The Court is not unsympathetic to the difficulties that plaintiff may have faced when her benefits were suspended, nor to the challenges she has experienced in pursuing her administrative remedies. However, until and unless she is aggrieved by a "final decision of the Commissioner of Social Security made after a hearing to which [she] was a party," this Court lacks jurisdiction to hear her claims against the Commissioner.
IV. CONCLUSION
For the reasons set forth above, I recommend, respectfully, that defendant's motion be GRANTED and that this action be dismissed without leave to amend.

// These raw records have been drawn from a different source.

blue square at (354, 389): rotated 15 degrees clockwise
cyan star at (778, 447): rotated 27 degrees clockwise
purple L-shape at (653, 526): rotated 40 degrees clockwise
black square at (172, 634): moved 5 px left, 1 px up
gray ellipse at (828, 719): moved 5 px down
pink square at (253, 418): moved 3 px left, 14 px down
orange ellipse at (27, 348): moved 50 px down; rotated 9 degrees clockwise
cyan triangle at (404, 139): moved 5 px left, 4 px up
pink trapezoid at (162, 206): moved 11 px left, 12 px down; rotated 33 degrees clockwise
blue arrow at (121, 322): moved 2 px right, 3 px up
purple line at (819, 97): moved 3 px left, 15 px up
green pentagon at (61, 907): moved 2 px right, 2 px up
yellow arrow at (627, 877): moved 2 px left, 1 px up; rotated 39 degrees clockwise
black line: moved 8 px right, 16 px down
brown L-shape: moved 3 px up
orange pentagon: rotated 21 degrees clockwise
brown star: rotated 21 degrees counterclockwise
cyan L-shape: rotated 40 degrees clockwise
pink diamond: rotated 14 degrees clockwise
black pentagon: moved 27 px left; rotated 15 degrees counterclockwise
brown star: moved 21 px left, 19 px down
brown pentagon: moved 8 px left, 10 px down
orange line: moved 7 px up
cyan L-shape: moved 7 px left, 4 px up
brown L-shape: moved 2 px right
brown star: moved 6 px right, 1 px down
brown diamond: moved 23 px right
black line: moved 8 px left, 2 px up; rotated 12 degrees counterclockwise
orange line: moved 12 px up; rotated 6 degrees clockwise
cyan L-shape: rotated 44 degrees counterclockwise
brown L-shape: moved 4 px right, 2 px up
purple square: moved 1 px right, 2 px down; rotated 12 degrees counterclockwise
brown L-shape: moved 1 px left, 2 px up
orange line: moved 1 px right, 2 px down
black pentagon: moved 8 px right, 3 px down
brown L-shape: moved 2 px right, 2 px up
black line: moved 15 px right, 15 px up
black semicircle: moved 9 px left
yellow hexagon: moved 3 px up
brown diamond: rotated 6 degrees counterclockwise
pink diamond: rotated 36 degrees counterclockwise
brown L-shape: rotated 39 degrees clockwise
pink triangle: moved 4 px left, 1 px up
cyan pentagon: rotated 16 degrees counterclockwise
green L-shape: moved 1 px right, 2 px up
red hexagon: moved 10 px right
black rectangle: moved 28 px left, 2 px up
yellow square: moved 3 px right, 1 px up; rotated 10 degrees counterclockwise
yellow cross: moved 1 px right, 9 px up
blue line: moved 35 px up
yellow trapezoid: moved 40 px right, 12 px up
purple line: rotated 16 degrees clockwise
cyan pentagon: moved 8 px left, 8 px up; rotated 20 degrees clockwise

In light of plaintiff's past difficulties in accessing filings through PACER, the Clerk of Court is respectfully directed to mail a copy of this report and recommendation to plaintiff at:
107 Lake St.
Cortlandt Manor, NY 10567
NOTICE OF PROCEDURE FOR FILING OF OBJECTIONS TO THIS REPORT AND RECOMMENDATION
The parties shall have fourteen days from the service of this report and recommendation to file written objections pursuant to 28 U.S.C. § 636(b)(1) and Rule 72(b) of the Federal Rules of Civil Procedure. See also Fed.R.Civ.P. 6(a), (d). A party may respond to another party's objections within fourteen days after being served with a copy. Fed.R.Civ.P. 72(b)(2). Any such objections shall be filed with the Clerk of the Court, with courtesy copies delivered to the Hon. Jesse M. Furman at the Thurgood Marshall United States Courthouse 40 Foley Square New York, New York 10007, and to the chambers of the undersigned Magistrate Judge. Any request for an extension of time to file objections must be directed to Judge Furman. Failure to file timely objections will preclude appellate review. See Thomas v. Arn, 474 U.S. 140, 155 (1985); Frydman v. Experian Info. Sols., Inc., 743 Fed.Appx. 486, 487 (2d Cir. Nov. 27, 2018); Wagner & Wagner, LLP v. Atkinson, Haskins, Nellis, Brittingham, Gladd & Carwile, P.C., 596 F.3d 84, 92 (2d Cir. 2010).